Damit verbunden waren Forderungen. Der Name des Komponisten solle aus dem Vorspann gelöscht werden, denn Eisler hatte auch die DDR-Hymne komponiert. Die Franzosen verweigerten das, gaben aber an einem anderen Punkt nach: Jener Teil der Musik, in der Eisler das "Lied der Deutschen" karikierte, wurde entfernt. Das waren nur die erste von vielen Händen, die an "Nacht und Nebel" herumzerren sollten. Fast jedes Land versuchte den Film zu verändern, zu instrumentalisieren, zu verfälschen.

Celan textete konkreter als Cayrol

Cayrol ließ Lyriker Paul Celan die deutschen Texte schreiben, den Autor der "Todesfuge". Celan steigerte Cayrols Abstraktions- und Dichtegrad – und wurde zugleich konkreter. Aus "dem alten Konzentrationsmonster" wird beim ihm "Rassenwahn", aus "Zyklon-Gas" das "Giftgas Zyklon B". Celans Kommentar verdeutlicht auch, dass die Geschichte nicht abgeschlossen und verarbeitet ist.

Während Cayrol unter Bilder von Lageraufsehern den Text "Ich bin nicht verantwortlich / Wer also ist verantwortlich?" legt, verwendet Celan ein stärkeres Wort, das in die Gegenwart greift: "Ich bin nicht schuld / Wer also ist schuld?".

Auch die DDR verfolgte Absichten.

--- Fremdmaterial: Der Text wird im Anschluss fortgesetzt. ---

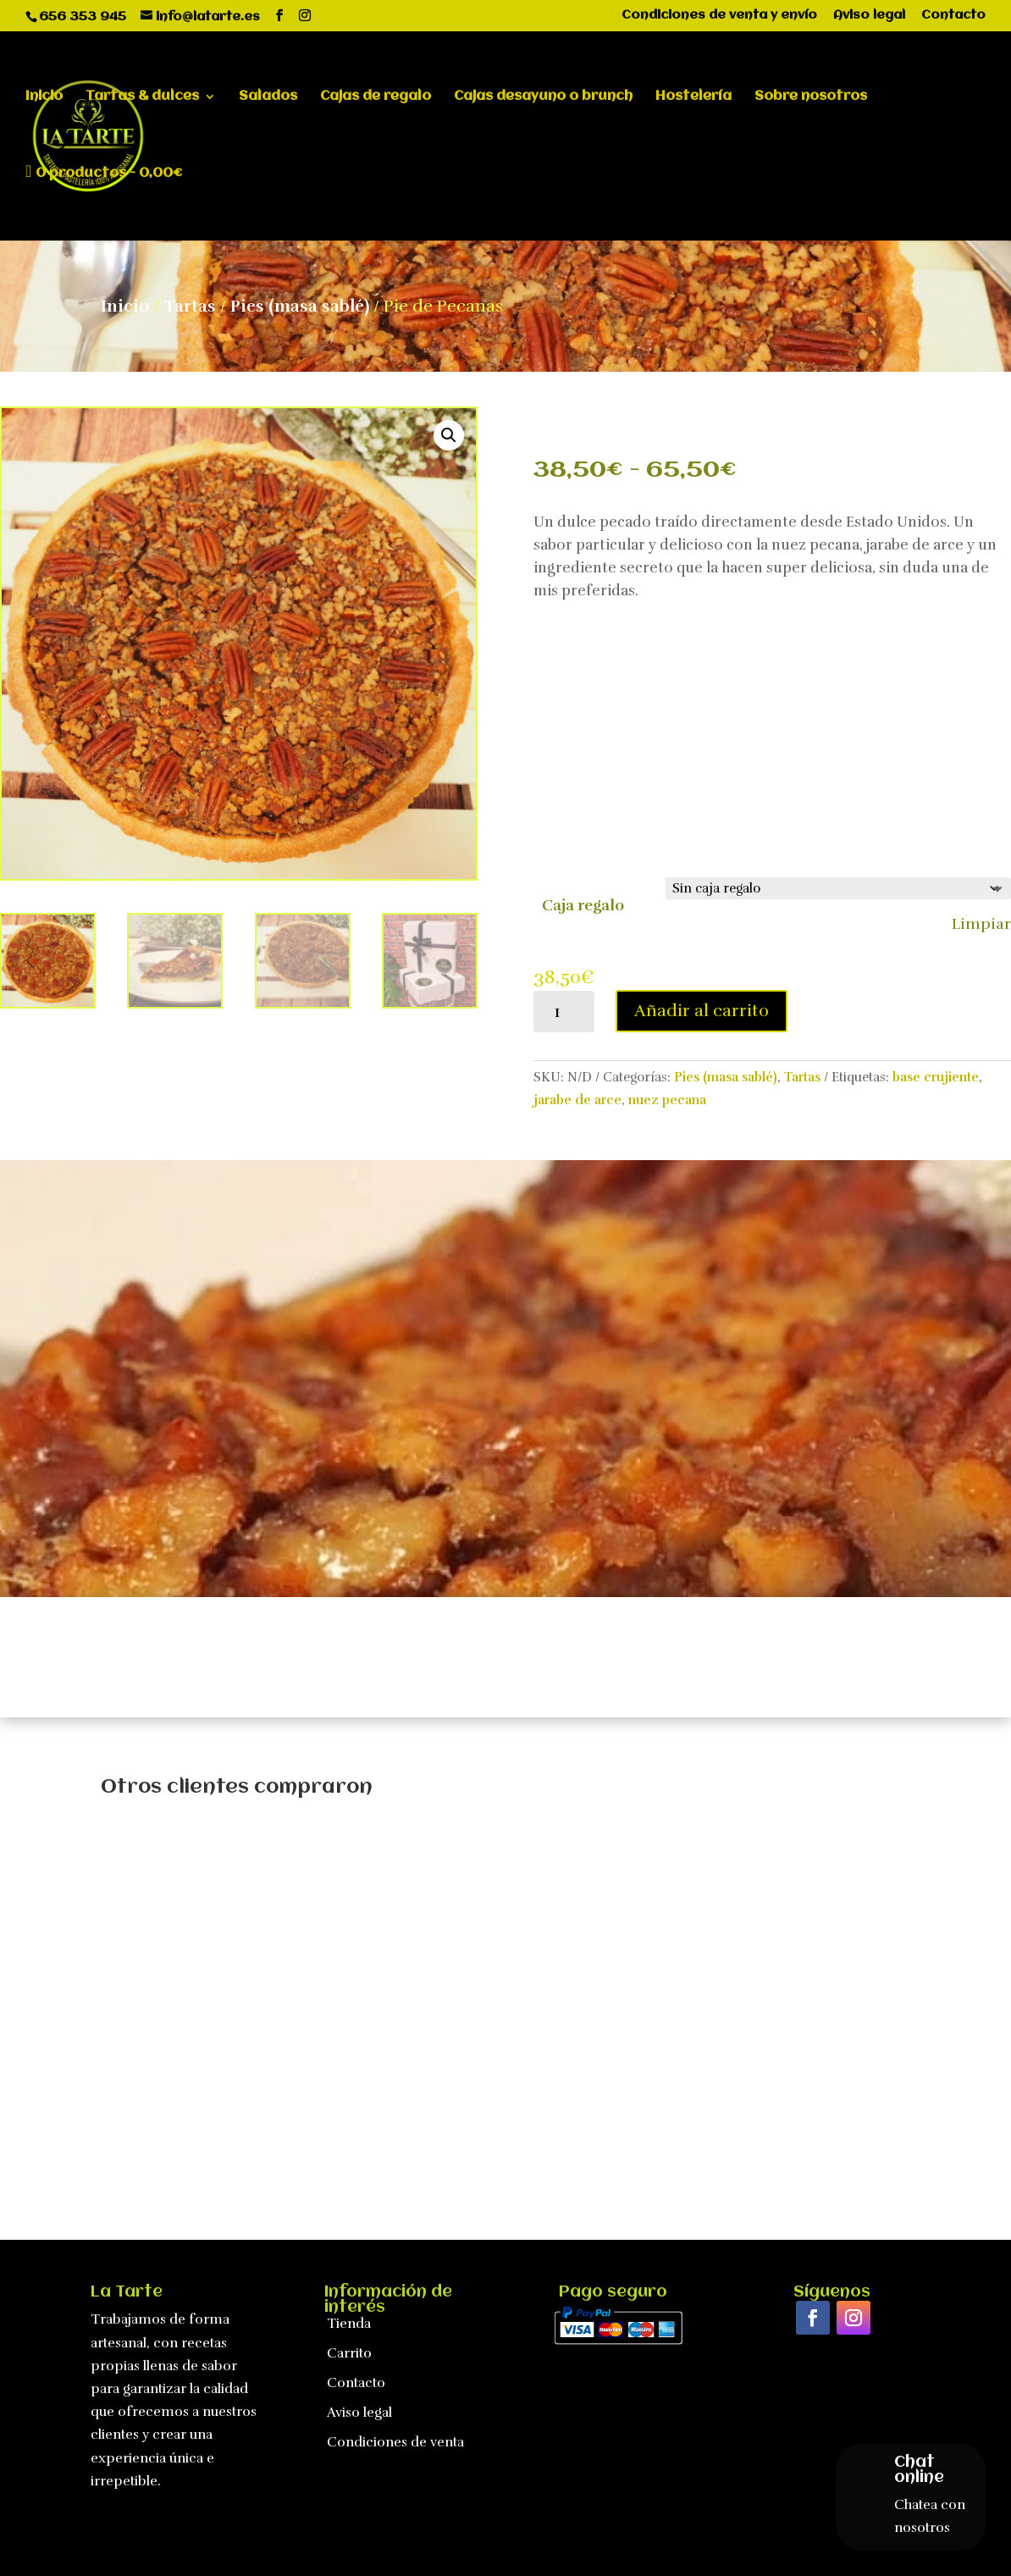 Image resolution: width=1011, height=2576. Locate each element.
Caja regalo (583, 905)
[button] (449, 435)
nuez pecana (667, 1100)
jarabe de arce (577, 1100)
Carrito (349, 2353)
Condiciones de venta (395, 2442)
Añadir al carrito (701, 1010)
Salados (268, 97)
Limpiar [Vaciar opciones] (981, 924)
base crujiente (935, 1077)
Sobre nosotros (810, 97)
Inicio (44, 97)
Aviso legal (869, 15)
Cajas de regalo (375, 97)
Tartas (190, 306)
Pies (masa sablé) (299, 306)
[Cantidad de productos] (564, 1011)
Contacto (953, 15)
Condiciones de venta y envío (719, 15)
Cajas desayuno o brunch (543, 97)
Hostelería (693, 97)
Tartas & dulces (142, 97) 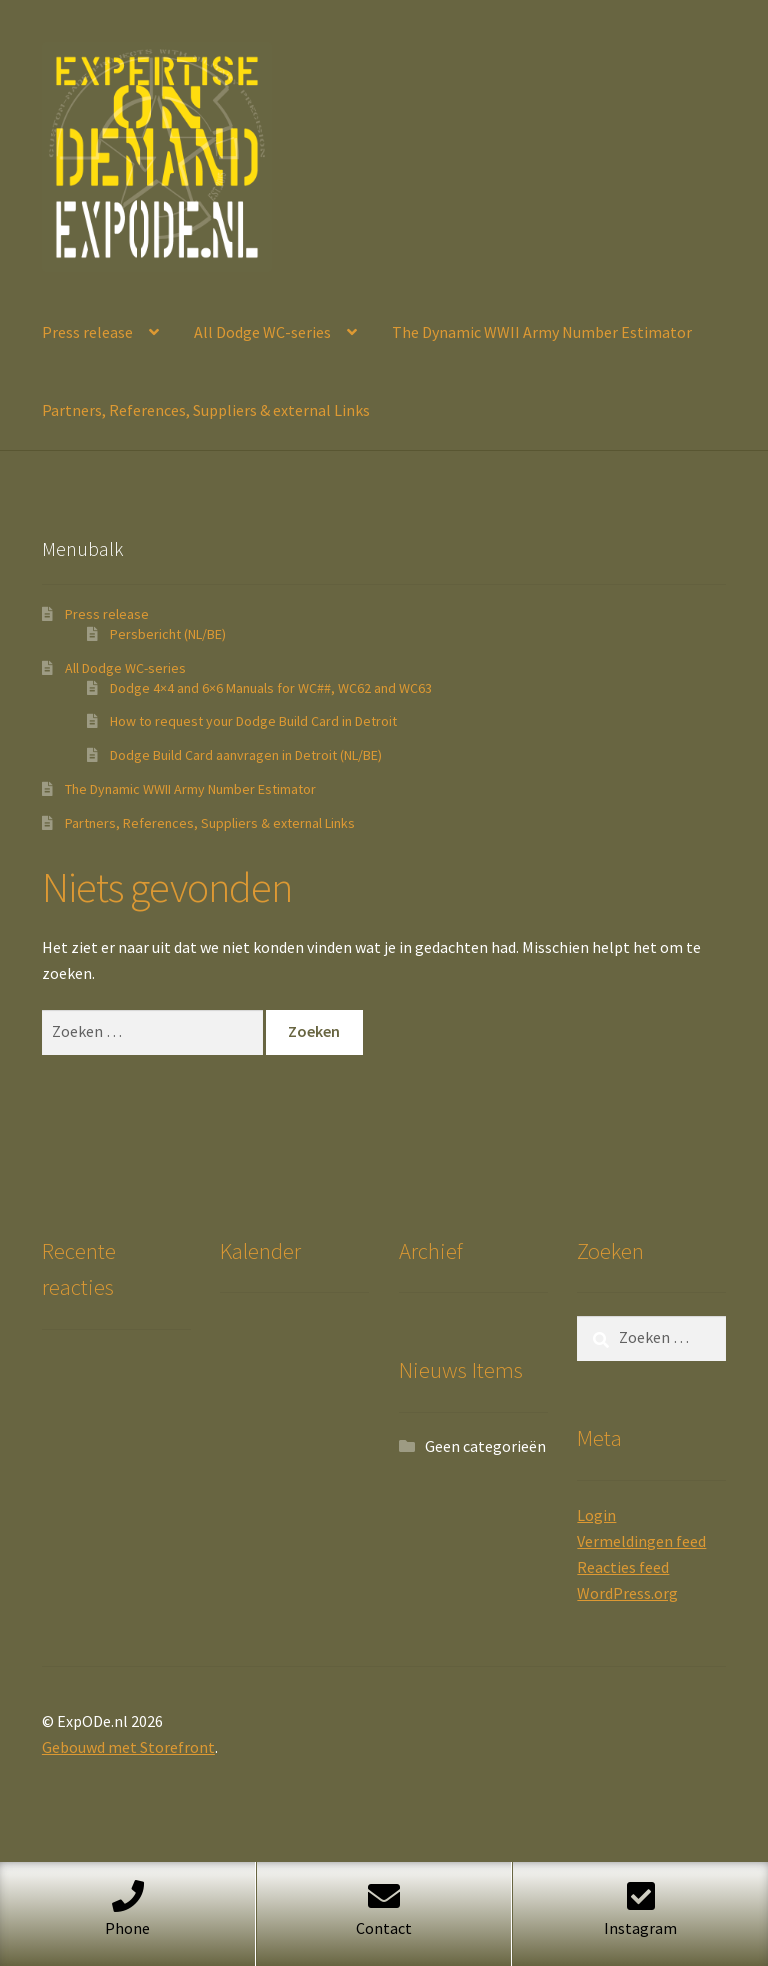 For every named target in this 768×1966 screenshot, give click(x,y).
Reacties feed (623, 1567)
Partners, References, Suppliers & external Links (206, 410)
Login (596, 1515)
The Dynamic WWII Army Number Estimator (542, 332)
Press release (87, 332)
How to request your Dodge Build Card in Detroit (253, 721)
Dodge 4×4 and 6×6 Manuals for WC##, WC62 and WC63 (271, 688)
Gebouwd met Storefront (128, 1747)
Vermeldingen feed (641, 1541)
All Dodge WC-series (262, 332)
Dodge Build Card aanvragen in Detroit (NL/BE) (246, 755)
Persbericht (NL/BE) (168, 634)
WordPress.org (627, 1593) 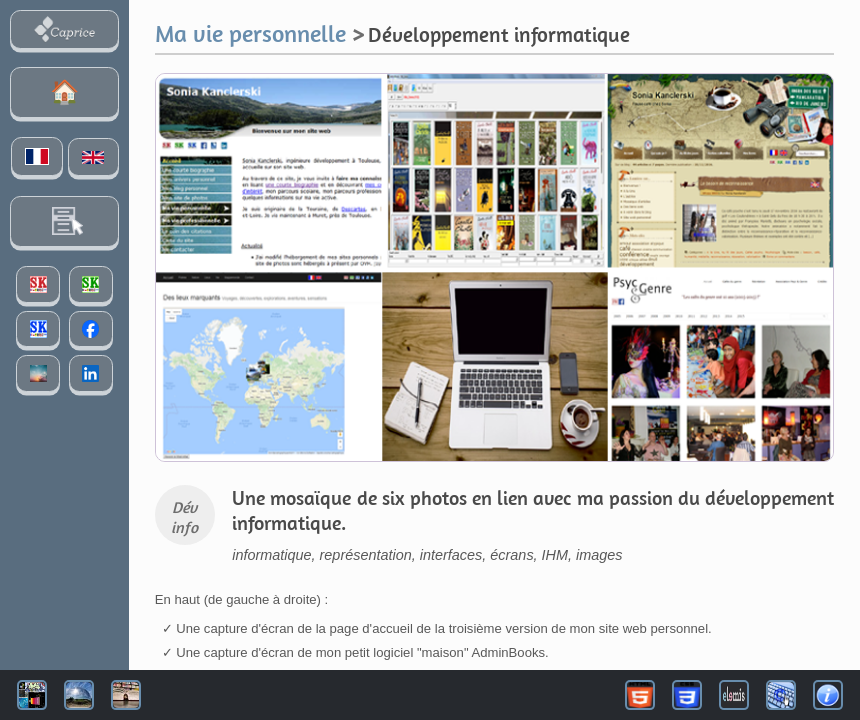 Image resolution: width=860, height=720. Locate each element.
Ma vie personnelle (250, 33) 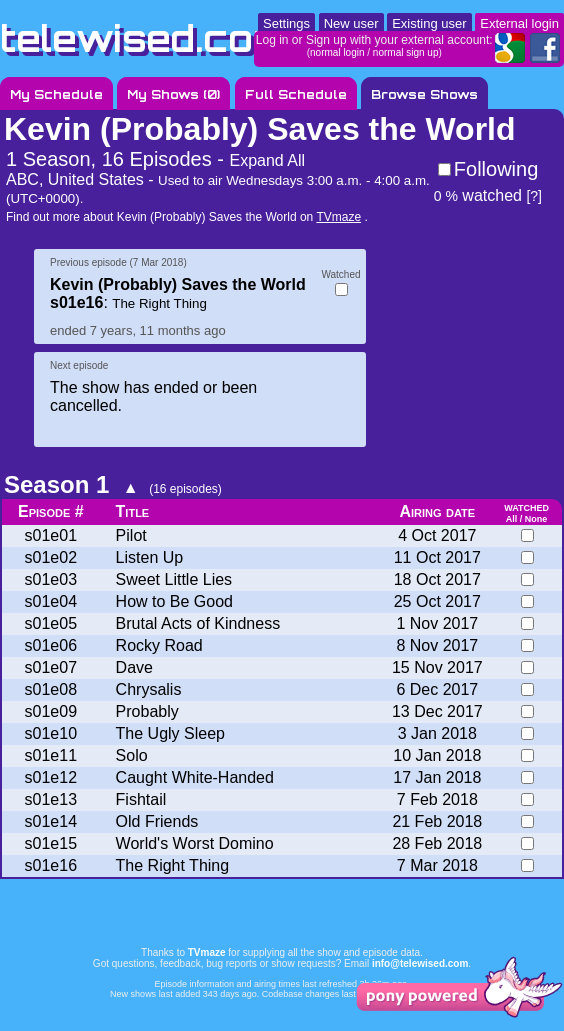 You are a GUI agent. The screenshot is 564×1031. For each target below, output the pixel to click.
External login (519, 23)
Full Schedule (296, 94)
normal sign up (406, 52)
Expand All (267, 160)
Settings (286, 23)
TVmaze (338, 217)
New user (351, 23)
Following (496, 169)
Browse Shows (424, 94)
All (512, 519)
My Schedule (56, 94)
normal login (337, 52)
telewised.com (144, 38)
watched (478, 195)
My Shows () (173, 94)
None (536, 519)
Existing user (429, 23) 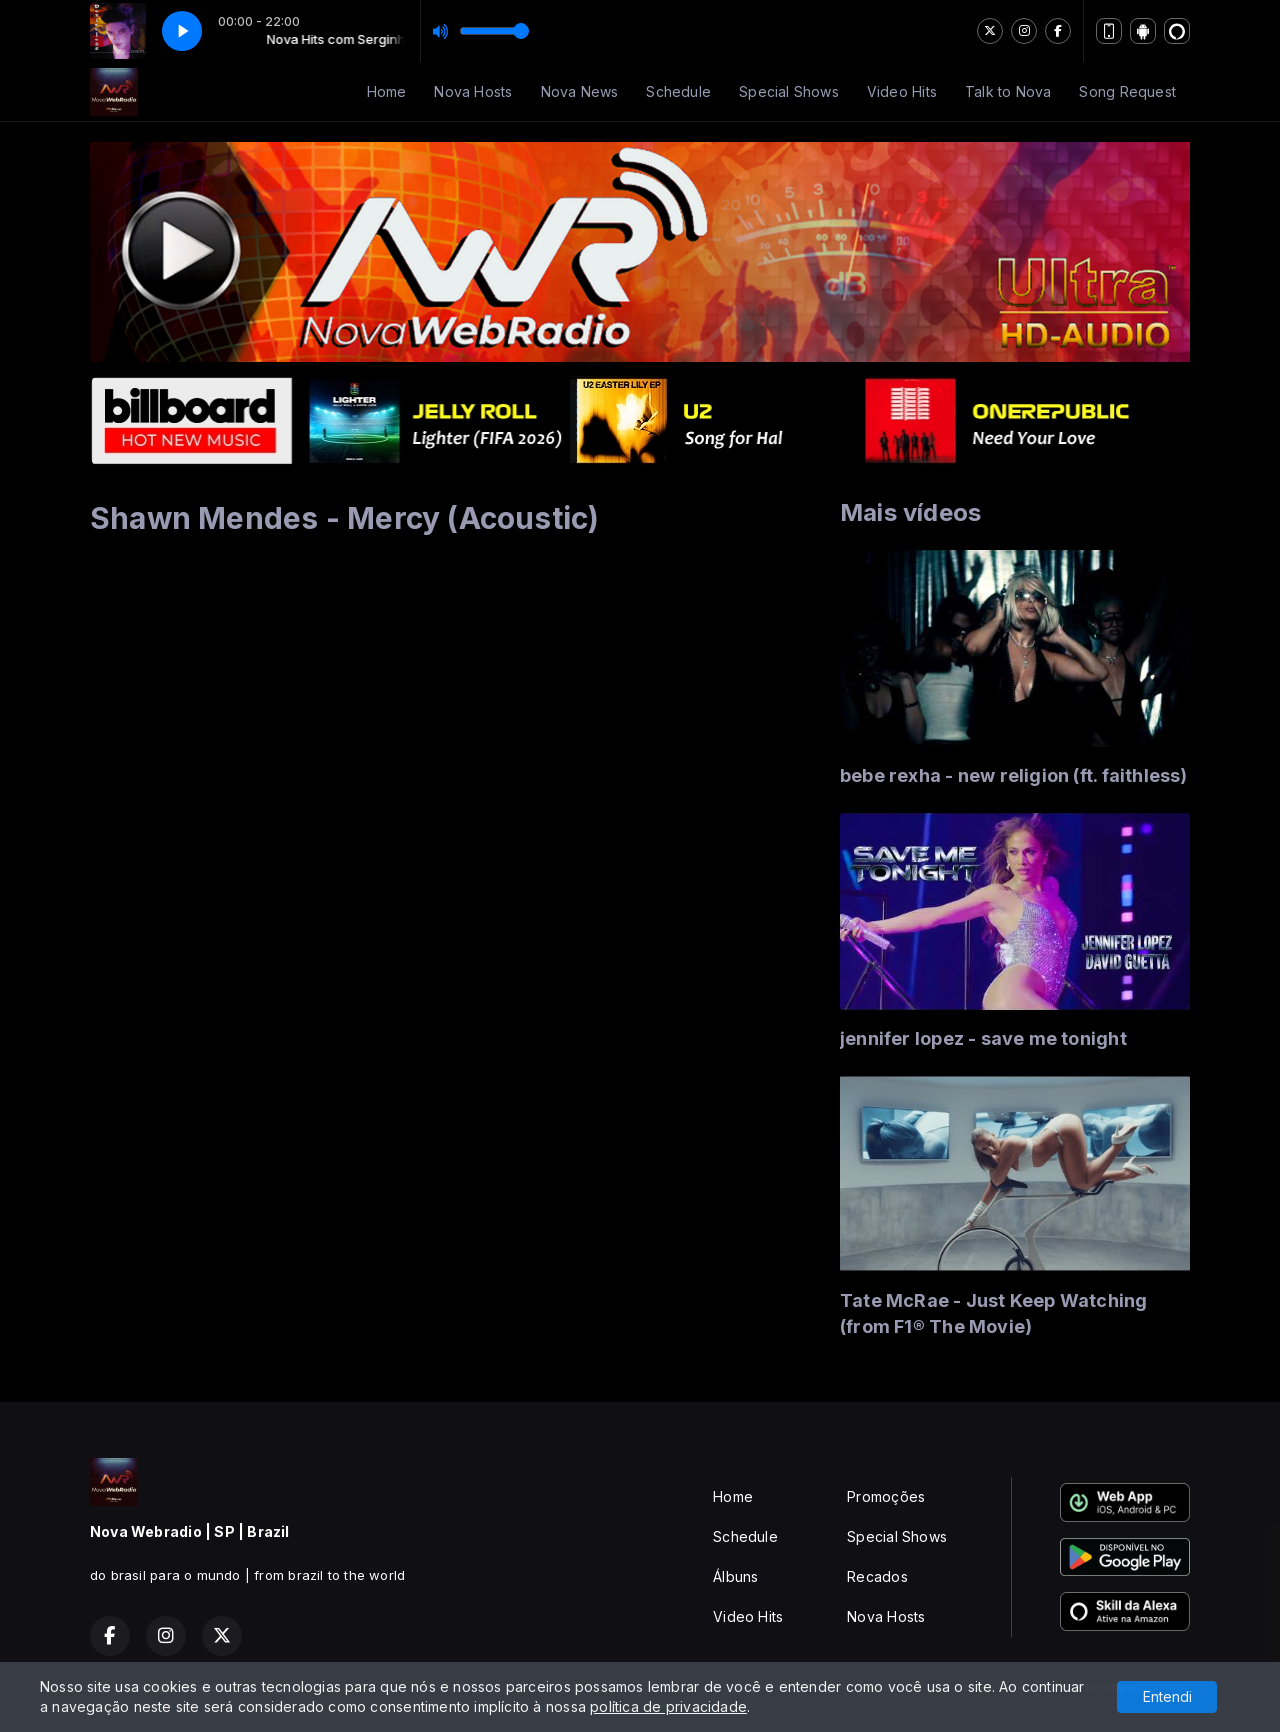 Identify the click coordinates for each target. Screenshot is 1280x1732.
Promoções (886, 1496)
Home (387, 91)
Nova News (580, 91)
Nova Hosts (473, 91)
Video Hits (902, 91)
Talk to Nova (1008, 91)
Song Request (1127, 91)
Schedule (678, 91)
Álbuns (735, 1576)
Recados (877, 1576)
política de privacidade (668, 1706)
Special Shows (789, 91)
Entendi (1167, 1696)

Resnais und Cayrol hatten eine Warnung ans Ende gesetzt: "Und wir, die wir aufrichtig auf diese Ruinen blicken und nicht hören, dass man endlos schreit." Die Schreie haben mit Kriegsende nicht aufgehört, es gibt anderswo Lager mit Gefolterten.

Es gibt eine DDR-Version des Films

In der DDR-Version las sich das anders: "In einem Teil der Welt haben die Toten zu schreien aufgehört, weil das Unkraut bis zur Wurzel ausgerissen worden ist." Das stand im Einklang mit der eigenen antifaschistischen Legitimation, die alle Schuld auf den westdeutschen Staat als Rechtsnachfolger des Dritten Reichs abwälzte.

Die Franzosen verlangten Änderungen: "Und wir denken nicht daran, uns umzublicken, wir überhören die Schreie, die nicht enden wollen" hieß es dann in der Defa-Synchronisation von Henryk Kelsch, der in der Résistance gewesen war.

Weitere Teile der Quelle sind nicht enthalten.